Located in the south wing is the church, which follows the late medieval tradition of monastic churches.

Located in the south wing is the church, which follows the late medieval tradition of monastic churches. It has a quadrangular floor plan with a single nave and chapels set between original butresses; it does not have a transept and it adheres to the traditional typology and features of the Valencian Gothic. It has a deep presbytery and an extensive choir at the foot of the temple.

It has two access ways. The first leads to the exterior and its soberly constructed Gothic door, based on mouldings and pilasters, following the typical moulded ogival style, opens onto the plaza. Over the door can be seen a stand, which used to house an image of the Virgin Mary, now disappeared. The second door provides access to the cloister.

The primitive 14th Century church was in Gothic style, with five ogival diaphragm arches that divided it into sections; it had a gabled roof. During the 18th Century the church was transformed into the Gothic style; to achieve this part of the arches were demolished in order to increase their height and to cover the nave with a barrel vault with lunettes.

The Chapel to the Virgin of Health, constructed in the 18th Century, used to stand on the Epistle side, but the only part of this that remains is the door that bears the anagram of the image of the Virgin.

Ausias March chose the side chapels as the burial tombs for his two wives, Isabel Martorell and Joana Escorna.

A feature of the altar area of the church is a wide rectangular chancel from which two access ways open, one on each side, which lead to two small rooms that flank the tabernacle. This area has a quadrangular floor plan and is covered by a cupola with a lantern and baroque decoration with plant motifs. The floors is covered with Valencian tiles from the 16th Century.
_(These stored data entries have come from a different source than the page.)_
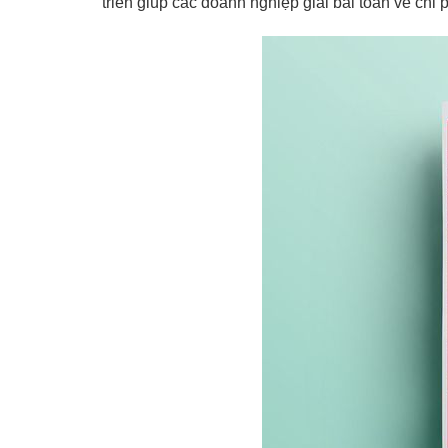
triển giúp các doanh nghiệp giải bài toán về chi 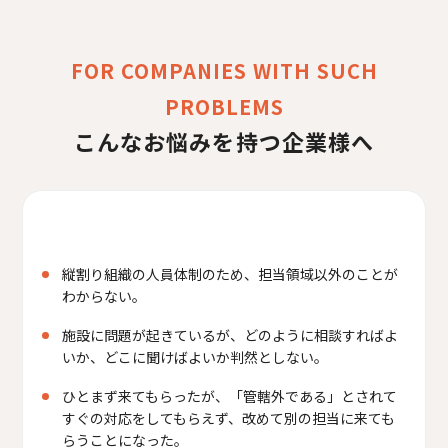
FOR COMPANIES WITH SUCH
PROBLEMS
こんなお悩みを持つ企業様へ
縦割り組織の人員体制のため、担当領域以外のことが
わからない。
施設に問題が起きているが、どのように相談すればよ
いか、どこに聞けばよいか判然としない。
ひとまず来てもらったが、「管轄外である」とされて
すぐの対応をしてもらえず、改めて別の担当に来ても
らうことになった。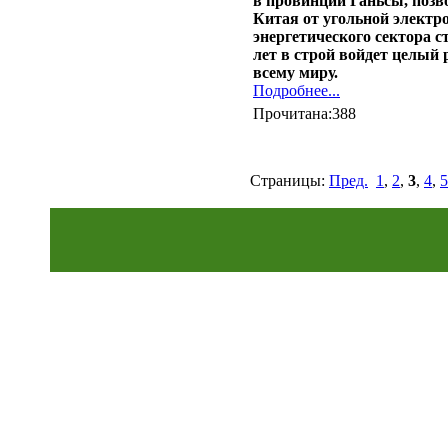
в провинции Ганьсы, позв
Китая от угольной электр
энергетического сектора 
лет в строй войдет целый
всему миру.
Подробнее...
Прочитана:388
Страницы:
Пред.
1
,
2
,
3
,
4
,
5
The choir is located at the foot of the church and its lower part is divided up into two sections, one of which is delimited by two round arches. Between these can be found a groin vault, which is flanked by two more arches that are also rounded and frame the entrances to the church. These arches are supported by capitals bearing the coat of arms of the first Duke of Gandia, Alfonso I of Aragon, decorated with figurative, plant and pastoral motifs.

The upper choir has a rectangular floor plan and is covered by a stellar vault with lunettes, which were decorated with paintings and venerations in the corners. The roundels that are distributed around the vault are also decorated.